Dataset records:
————

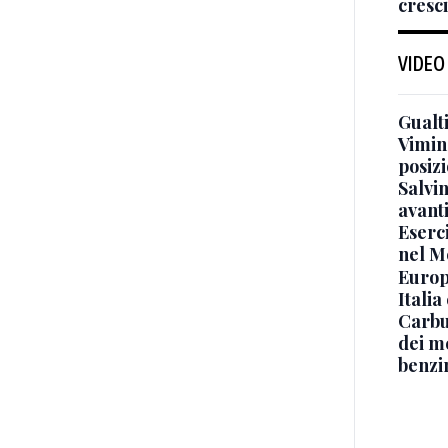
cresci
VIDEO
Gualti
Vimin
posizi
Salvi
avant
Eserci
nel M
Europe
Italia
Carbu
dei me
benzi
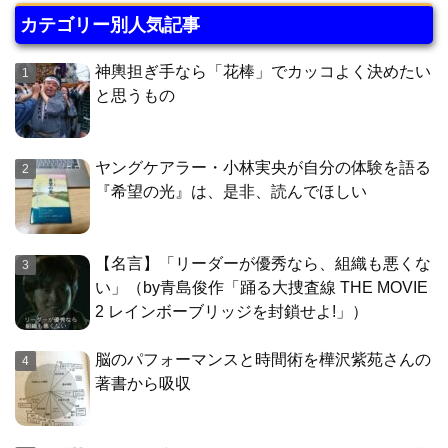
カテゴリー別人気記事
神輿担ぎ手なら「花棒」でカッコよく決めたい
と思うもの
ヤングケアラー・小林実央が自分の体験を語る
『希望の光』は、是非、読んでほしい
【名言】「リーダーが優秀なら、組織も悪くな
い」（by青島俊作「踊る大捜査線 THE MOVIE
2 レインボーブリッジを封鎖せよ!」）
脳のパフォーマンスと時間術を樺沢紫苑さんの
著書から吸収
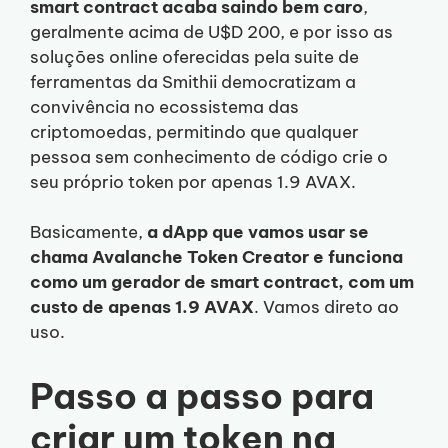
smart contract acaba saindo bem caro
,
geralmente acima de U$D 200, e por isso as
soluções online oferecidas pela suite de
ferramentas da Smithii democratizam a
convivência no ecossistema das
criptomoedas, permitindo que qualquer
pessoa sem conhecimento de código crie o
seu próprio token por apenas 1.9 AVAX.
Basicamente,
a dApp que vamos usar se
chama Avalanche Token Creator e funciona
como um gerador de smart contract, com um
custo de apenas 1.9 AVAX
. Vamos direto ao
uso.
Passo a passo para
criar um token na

————

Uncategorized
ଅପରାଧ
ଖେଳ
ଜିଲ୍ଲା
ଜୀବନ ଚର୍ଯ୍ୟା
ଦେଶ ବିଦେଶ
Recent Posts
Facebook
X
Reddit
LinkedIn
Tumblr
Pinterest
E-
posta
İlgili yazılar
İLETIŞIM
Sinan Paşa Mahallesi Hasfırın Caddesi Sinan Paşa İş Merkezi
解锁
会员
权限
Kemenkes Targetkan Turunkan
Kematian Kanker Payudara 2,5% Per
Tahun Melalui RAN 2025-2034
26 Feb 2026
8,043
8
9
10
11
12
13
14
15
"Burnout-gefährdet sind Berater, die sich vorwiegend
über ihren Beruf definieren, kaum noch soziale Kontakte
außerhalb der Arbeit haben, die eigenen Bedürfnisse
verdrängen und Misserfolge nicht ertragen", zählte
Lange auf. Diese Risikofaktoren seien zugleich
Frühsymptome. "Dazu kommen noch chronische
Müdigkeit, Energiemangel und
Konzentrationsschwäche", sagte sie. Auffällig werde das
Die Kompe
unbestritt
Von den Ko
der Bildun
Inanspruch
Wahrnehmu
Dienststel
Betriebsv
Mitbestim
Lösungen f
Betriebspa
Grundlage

————

WORK ORDER:
From the line that has "como um gerador de smart contract, com um" through the line that has "criar um token na", copy every line exactly as it appears above, and leave out all others.

EXERCISE RESULT:
como um gerador de smart contract, com um
custo de apenas 1.9 AVAX
. Vamos direto ao
uso.
Passo a passo para
criar um token na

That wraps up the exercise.